Régions Boulogne-Billancourt André Moine, directeur général délégué de la SAEM Val de Seine Aménagement

« Le développement durable intégré dès la conception du projet urbain en 2004 »

Mots clés : Développement durable

A travers la brochure « Ile Seguin-Rives de Seine, le développement durable en actions », la SEM dirigée par André Moine tend à démontrer que le nouveau quartier en construction sur les anciens terrains Renault est un véritable écoquartier.

– Pourquoi avoir rédigé la brochure « Ile Seguin-Rives de Seine, le développement durable en actions » (1) ?

Dès la conception du projet urbain en 2004, bien avant que fleurissent tous les « écoquartiers » d’aujourd’hui, nous avons intégré un certain nombre de dimensions du développement durable dans le projet urbain. Cet ouvrage nous permet de présenter nos actions dans ce domaine. Nous considérons que nous avons toujours été en avance sur la réglementation, même si, aujourd’hui, elle tend à nous rattraper.

– Quelles sont les caractéristiques du nouveau quartier Ile Seguin-Rives de Seine ?

Nous avons, par exemple, mis en place un réseau de chaud et de froid auquel tous les bâtiments déjà livrés sur la ZAC Seguin-Rives de Seine sont raccordés.

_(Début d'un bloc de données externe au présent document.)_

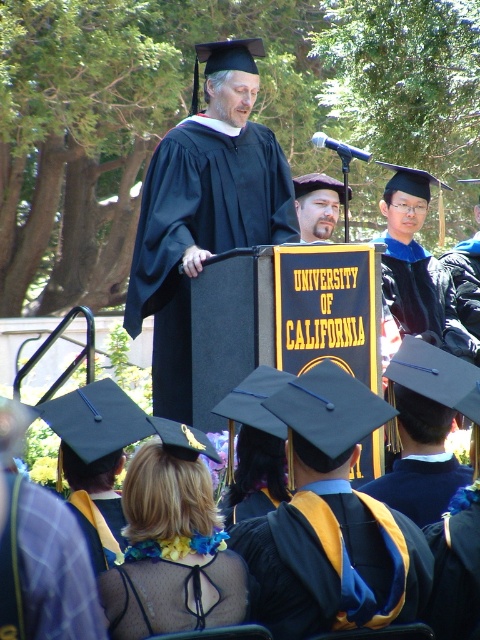 You are a photographer taking a picture of the graduation ceremony. You notice two points marked as point 1 and point 2 in the image. Point 1 is at coordinate (266, 148) and point 2 is at coordinate (240, 570). Which point is closer to the camera?

Point 1 at coordinate (266, 148) is closer to the camera than point 2 at coordinate (240, 570) because it is further to the camera.

You are a photographer at the graduation ceremony and want to capture a photo of the person at point [333,563]. Based on the scene description, what is the person wearing?

The person at point [333,563] is wearing a black matte graduation gown at center.

You are a photographer at the graduation ceremony. You need to capture a photo that includes both the matte black gown at center and the black mesh dress at center. Which object should you focus on first to ensure both are in frame?

The matte black gown at center is bigger than the black mesh dress at center, so you should focus on the matte black gown at center first to ensure both are in frame.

A terme, la part d’énergies renouvelables de ce réseau atteindra 65 % contre 35 % aujourd’hui. Ainsi, sur le Trapèze Est, qui reste à construire, nous envisageons de recourir à la géothermie de faible profondeur. La gestion de l’eau a aussi été pensée très en amont. Les eaux de pluie sont collectées séparément. Les eaux claires sont retenues au maximum sur place puis l’excédent est acheminé par un système de noues vers le parc où il est stocké dans un bassin pour l’arrosage. Les eaux chargées (issues des zones circulées) sont dépolluées avant d’être rejetées dans la Seine.

– Le parc, justement, constitue l’un des dispositifs clés de la gestion des eaux pluviales…

Il a été conçu pour pouvoir absorber les débits d’orages grâce à un système de fossés qui se mettent en eaux et révèlent une géographie d’îles en cas d’orages ou de crues. Les parkings souterrains sont également inondables et peuvent jouer le rôle de bassin de stockage. Outre son rôle dans la gestion de l’eau, le parc a aussi été imaginé par le paysagiste Olivier Philippe (agence Ter) pour favoriser la reconstitution d’une niche écologique.

– Pourquoi le premier thème développé dans l’ouvrage est-il celui de la mixité ?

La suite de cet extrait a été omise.